Bob, Melbourne, Australia
Mon vieux -- don't do it -- I think Indy 4 was a perfect end to series, showing its age gracefully -- don't be Rambo to infinity.
Kat, West Des Moines, USA
What excites me the most is him saying the live action tv series is set after episode 6.
L Tinker, Hollywood, Ca
CRYSTAL SKULL is another example of George Lucas being so far from the reality of today's market and what his fans want that a fifth INDIANA JONES should never EVER be made. I was terminally excited to see KOTCS and it was without a doubt the biggest disappointment and worst Spielberg movie ever.
Matt, LA, USA
PS RE: T Wiliams comment: Lucas WAS a brilliant creative and technical innovator. Over the last ten years, he has managed to bring his creative original material from genius originality to copies of lesser quality films. The mantle has been passed. He should stop embarassing himself and his fans.
Matt, LA, United States
Indy 4 was a good film, it wasn't the gritty Indy from 1 & 2 but he still kicked some badguy butt and entertained the heck out of me. When they do 5 they need to raise the stakes a little, give Indy a big finish and give the kid his own franchise when the dust settles.
Brian, Fullerton, USA
The Crystal Skull was a black mark on the Indy franchise and I hope they just leave everything alone unless they do more damage than good.
Modesto Silver, Phoenix, USA
Lucas is way past his prime! The last good thing he produced was the Last Crusade!

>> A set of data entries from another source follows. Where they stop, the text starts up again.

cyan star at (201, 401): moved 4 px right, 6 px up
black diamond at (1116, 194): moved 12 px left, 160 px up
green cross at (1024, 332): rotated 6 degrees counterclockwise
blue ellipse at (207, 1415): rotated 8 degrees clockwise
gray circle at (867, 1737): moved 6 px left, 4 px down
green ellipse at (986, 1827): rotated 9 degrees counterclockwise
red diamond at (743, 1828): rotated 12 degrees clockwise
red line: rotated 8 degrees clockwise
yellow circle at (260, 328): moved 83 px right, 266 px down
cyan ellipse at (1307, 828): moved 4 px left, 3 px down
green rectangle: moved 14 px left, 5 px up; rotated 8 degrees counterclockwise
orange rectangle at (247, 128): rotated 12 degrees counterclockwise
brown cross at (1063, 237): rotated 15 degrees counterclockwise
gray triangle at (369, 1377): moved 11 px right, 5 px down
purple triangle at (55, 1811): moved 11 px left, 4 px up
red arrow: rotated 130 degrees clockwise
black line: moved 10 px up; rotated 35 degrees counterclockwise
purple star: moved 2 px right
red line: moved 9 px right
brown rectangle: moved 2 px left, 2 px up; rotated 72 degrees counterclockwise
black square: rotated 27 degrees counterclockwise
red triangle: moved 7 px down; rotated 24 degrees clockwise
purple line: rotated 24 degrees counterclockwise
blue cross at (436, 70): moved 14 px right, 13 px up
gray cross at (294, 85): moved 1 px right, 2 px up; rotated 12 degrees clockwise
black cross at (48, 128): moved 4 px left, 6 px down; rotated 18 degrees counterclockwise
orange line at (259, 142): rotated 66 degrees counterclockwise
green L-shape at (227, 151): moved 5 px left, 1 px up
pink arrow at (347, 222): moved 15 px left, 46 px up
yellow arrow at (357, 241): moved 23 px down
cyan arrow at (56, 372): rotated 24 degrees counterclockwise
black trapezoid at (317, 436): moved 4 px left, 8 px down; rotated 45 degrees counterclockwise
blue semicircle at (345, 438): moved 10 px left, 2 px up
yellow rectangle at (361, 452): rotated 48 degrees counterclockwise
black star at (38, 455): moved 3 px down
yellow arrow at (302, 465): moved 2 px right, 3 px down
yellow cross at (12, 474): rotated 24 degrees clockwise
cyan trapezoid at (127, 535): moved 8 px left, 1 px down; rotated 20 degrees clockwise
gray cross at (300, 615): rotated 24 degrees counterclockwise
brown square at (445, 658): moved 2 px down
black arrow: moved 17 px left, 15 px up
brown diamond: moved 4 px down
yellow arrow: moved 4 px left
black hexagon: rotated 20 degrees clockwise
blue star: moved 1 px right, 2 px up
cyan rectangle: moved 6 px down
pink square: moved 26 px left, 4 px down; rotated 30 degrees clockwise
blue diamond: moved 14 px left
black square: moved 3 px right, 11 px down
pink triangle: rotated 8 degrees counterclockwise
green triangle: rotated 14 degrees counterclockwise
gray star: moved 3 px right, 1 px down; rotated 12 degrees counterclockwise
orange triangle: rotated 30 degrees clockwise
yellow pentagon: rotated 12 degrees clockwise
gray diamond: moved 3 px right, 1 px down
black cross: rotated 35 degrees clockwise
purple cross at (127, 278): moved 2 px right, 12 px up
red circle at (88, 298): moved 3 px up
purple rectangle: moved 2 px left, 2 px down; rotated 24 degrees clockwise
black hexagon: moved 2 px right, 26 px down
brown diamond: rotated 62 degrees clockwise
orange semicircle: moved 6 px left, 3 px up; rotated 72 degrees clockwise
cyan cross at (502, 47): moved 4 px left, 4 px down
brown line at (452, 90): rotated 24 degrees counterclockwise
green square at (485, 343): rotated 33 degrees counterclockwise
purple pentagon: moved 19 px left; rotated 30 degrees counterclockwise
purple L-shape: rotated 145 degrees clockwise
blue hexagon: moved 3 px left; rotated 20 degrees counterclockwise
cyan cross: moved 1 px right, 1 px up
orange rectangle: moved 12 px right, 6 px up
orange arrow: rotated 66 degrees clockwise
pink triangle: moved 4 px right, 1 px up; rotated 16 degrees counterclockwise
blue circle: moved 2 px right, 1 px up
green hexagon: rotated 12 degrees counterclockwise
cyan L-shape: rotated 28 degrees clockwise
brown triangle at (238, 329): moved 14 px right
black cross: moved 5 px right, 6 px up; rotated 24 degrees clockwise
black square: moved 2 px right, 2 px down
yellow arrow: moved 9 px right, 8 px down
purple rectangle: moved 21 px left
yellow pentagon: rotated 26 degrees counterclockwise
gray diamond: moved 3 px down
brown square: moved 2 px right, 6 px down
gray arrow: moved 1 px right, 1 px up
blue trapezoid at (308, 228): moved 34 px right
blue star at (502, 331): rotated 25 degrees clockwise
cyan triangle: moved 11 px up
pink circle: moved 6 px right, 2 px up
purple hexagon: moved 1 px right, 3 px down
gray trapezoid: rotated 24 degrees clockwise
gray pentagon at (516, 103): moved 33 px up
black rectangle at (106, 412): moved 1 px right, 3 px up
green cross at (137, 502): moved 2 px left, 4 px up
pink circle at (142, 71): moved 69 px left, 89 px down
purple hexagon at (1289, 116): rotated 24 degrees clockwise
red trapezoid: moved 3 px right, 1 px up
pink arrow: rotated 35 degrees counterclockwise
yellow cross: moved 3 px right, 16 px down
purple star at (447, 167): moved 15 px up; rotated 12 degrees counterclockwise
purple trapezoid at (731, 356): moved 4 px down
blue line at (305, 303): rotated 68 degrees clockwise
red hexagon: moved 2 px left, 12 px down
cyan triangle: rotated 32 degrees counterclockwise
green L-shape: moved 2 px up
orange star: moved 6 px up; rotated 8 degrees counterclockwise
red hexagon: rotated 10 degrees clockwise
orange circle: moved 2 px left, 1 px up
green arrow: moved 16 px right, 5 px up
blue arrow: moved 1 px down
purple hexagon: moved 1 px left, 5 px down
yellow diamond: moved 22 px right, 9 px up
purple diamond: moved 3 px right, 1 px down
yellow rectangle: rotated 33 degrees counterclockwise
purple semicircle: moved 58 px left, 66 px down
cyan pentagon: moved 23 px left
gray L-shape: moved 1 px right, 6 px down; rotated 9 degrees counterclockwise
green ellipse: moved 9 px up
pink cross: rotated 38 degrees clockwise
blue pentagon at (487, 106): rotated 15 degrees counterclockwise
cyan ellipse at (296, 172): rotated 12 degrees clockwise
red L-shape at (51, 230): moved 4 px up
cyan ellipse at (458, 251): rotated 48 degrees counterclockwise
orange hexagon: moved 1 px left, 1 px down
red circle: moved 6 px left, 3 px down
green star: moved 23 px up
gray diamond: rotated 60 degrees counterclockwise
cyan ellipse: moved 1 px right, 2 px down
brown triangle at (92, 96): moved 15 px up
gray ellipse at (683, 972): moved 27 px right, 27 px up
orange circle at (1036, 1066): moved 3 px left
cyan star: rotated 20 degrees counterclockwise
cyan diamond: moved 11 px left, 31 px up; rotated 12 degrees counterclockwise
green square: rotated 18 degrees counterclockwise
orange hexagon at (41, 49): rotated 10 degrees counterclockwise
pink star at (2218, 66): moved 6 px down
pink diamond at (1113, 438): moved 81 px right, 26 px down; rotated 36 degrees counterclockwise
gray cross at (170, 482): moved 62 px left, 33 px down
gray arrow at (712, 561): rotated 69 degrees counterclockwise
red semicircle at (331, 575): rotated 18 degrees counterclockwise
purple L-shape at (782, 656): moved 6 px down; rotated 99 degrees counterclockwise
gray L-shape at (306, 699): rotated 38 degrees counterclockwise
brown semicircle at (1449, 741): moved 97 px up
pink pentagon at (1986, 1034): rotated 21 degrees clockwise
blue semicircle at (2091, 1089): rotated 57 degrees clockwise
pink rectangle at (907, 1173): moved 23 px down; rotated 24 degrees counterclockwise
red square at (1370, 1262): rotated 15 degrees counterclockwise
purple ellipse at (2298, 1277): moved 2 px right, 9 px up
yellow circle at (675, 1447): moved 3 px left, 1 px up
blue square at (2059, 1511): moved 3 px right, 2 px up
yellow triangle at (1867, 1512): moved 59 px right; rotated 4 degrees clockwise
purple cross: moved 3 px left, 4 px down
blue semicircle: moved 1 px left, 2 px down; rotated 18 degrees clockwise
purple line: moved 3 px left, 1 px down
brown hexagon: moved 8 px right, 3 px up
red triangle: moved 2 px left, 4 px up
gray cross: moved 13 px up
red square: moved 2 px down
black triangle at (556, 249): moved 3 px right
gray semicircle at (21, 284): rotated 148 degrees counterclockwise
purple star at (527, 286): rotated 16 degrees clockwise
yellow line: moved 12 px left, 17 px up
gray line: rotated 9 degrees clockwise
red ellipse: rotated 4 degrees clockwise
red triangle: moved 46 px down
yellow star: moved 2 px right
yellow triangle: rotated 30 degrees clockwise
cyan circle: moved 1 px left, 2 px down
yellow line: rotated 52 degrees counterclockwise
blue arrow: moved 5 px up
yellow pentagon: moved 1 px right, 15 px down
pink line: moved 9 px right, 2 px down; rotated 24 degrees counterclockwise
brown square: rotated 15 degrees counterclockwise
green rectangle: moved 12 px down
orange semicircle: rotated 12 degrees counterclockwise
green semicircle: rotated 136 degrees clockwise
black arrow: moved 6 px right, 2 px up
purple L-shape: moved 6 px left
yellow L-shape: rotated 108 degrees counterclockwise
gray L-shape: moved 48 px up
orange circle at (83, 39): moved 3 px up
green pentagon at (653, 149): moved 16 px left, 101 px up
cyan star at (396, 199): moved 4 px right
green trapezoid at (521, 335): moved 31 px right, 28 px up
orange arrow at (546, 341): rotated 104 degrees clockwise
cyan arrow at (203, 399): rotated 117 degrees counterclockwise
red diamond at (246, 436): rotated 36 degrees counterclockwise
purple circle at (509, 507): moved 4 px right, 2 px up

The Crystal Skull was awful and anyone who liked it must have drank too much kool-aid before they saw it!
I won't even bother with the prequel trilogy....
Jason, Dallas, TX, USA
A matter of opinion. I felt that the fourth Indiana Jones movie was great, staying true to the old ones while not being afraid to bring in originality. I hope they are able to make a fifth one.
As for the Star Wars prequels, well, no comment.
Christopher Nicholson, Salem, MA, US
There is no doubt that George and his creative visions have changed the entertainment industry for the better but let us not forget that he's also given millions of people many happy times and inspired huge numbers into the industry. Let's give him the opportunity to give us another franchise/film
Siddique Hussain, Birmingham, UK
He should listen to the critics more. He hasn't made a good movie in 20 years.
David, Boerne, USA
Mr. T Williams of Soton U.K. You do not seem to be paying attention. Your comment seems to be irrelevant. Mr. Lucas has forged a new way to make films for an industry that is past 100 and which was still using the techniques and euipment of 100 years ago. As a filmmaker i am deeply in dept.
Munesh, Quebec, Canada
I must say this gives me a lot more respect for George Lucas. He's not someone we ever think of as having been financially devastated, or as raising a family, but clearly he's motivated by his own vision -- and sticks to it. That takes guts. And he's given the world amazing things. Pretty good!
Adrian, London, UK
Just to correct a small error in the article (a common one). The Tuskegee Airman were not in the USAF. There was no separate USAF until after WWII. During the war, it was the US Army Air Corps.
Tom Norton, Glendale, CA, US
Wow, is that what we have to look forward to, the future of cinema and entertainment it's just repeats, copies, embellishments, no new ideas nothing original nothing new. It'll be like living with your parents until your 40. All this power and what do they turn into.. an even eviler empire.